[Listed records — start]

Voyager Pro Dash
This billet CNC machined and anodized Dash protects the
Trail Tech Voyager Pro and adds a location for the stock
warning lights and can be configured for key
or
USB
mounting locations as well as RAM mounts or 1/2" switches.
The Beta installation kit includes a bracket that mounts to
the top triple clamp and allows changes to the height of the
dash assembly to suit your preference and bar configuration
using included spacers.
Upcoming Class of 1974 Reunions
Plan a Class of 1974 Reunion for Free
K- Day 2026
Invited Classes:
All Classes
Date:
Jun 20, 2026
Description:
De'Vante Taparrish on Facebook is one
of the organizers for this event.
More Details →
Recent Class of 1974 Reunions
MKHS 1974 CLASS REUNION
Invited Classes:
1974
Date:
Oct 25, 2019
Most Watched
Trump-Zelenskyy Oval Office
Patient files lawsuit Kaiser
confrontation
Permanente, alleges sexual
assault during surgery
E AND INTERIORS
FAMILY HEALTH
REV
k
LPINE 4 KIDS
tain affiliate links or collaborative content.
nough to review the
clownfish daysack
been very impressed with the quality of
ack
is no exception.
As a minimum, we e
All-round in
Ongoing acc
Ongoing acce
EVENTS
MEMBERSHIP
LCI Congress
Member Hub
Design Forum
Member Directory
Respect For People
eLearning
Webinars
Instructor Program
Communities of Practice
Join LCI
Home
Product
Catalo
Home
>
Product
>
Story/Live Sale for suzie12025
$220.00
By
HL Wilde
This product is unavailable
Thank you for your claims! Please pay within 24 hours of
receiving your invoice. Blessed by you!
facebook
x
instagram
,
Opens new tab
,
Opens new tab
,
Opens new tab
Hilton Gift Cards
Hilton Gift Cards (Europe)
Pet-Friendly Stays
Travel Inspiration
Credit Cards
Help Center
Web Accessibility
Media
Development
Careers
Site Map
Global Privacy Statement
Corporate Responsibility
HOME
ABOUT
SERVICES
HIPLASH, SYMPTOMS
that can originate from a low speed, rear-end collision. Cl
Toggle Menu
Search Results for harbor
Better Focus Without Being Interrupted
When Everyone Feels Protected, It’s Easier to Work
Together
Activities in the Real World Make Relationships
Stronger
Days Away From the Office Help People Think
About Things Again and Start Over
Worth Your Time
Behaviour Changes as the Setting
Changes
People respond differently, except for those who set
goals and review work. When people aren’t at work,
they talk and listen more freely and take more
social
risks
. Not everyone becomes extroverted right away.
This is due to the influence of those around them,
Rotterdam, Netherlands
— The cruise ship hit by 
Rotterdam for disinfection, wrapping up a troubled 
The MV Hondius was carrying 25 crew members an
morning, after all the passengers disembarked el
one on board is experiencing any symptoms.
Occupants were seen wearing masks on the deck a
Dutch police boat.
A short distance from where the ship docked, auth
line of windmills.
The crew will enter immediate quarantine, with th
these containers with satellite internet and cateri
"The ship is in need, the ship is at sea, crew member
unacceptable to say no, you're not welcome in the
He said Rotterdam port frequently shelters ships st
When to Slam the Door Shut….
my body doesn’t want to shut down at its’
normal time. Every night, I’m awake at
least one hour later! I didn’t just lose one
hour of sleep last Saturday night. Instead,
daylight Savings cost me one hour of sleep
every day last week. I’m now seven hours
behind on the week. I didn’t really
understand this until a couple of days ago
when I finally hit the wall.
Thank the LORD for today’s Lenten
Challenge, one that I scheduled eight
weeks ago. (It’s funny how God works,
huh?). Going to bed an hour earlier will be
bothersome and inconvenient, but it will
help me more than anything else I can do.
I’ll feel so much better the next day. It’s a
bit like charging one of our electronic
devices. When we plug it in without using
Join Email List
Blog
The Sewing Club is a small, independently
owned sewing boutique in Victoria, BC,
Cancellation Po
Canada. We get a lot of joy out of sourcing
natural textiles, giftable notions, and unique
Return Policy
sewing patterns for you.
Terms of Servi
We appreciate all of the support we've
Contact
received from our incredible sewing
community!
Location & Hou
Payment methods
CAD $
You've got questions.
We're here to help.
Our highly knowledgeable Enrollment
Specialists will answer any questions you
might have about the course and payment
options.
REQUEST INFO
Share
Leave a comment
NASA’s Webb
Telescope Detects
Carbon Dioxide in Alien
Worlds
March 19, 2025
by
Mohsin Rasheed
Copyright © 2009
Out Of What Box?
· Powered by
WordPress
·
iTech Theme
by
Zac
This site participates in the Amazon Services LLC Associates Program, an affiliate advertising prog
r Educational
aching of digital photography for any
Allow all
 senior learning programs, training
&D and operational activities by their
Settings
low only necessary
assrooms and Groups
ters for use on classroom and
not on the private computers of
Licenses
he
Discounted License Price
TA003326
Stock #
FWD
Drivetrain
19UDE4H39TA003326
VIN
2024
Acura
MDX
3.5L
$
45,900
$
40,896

[Listed records — finish]

### Exercise brief
In your answer, include only the lines above starting at the line that holds "Most Watched" and ending at the line that holds "ship hit by", copied exactly.

### Result of this exercise
Most Watched
Trump-Zelenskyy Oval Office
Patient files lawsuit Kaiser
confrontation
Permanente, alleges sexual
assault during surgery
E AND INTERIORS
FAMILY HEALTH
REV
k
LPINE 4 KIDS
tain affiliate links or collaborative content.
nough to review the
clownfish daysack
been very impressed with the quality of
ack
is no exception.
As a minimum, we e
All-round in
Ongoing acc
Ongoing acce
EVENTS
MEMBERSHIP
LCI Congress
Member Hub
Design Forum
Member Directory
Respect For People
eLearning
Webinars
Instructor Program
Communities of Practice
Join LCI
Home
Product
Catalo
Home
>
Product
>
Story/Live Sale for suzie12025
$220.00
By
HL Wilde
This product is unavailable
Thank you for your claims! Please pay within 24 hours of
receiving your invoice. Blessed by you!
facebook
x
instagram
,
Opens new tab
,
Opens new tab
,
Opens new tab
Hilton Gift Cards
Hilton Gift Cards (Europe)
Pet-Friendly Stays
Travel Inspiration
Credit Cards
Help Center
Web Accessibility
Media
Development
Careers
Site Map
Global Privacy Statement
Corporate Responsibility
HOME
ABOUT
SERVICES
HIPLASH, SYMPTOMS
that can originate from a low speed, rear-end collision. Cl
Toggle Menu
Search Results for harbor
Better Focus Without Being Interrupted
When Everyone Feels Protected, It’s Easier to Work
Together
Activities in the Real World Make Relationships
Stronger
Days Away From the Office Help People Think
About Things Again and Start Over
Worth Your Time
Behaviour Changes as the Setting
Changes
People respond differently, except for those who set
goals and review work. When people aren’t at work,
they talk and listen more freely and take more
social
risks
. Not everyone becomes extroverted right away.
This is due to the influence of those around them,
Rotterdam, Netherlands
— The cruise ship hit by 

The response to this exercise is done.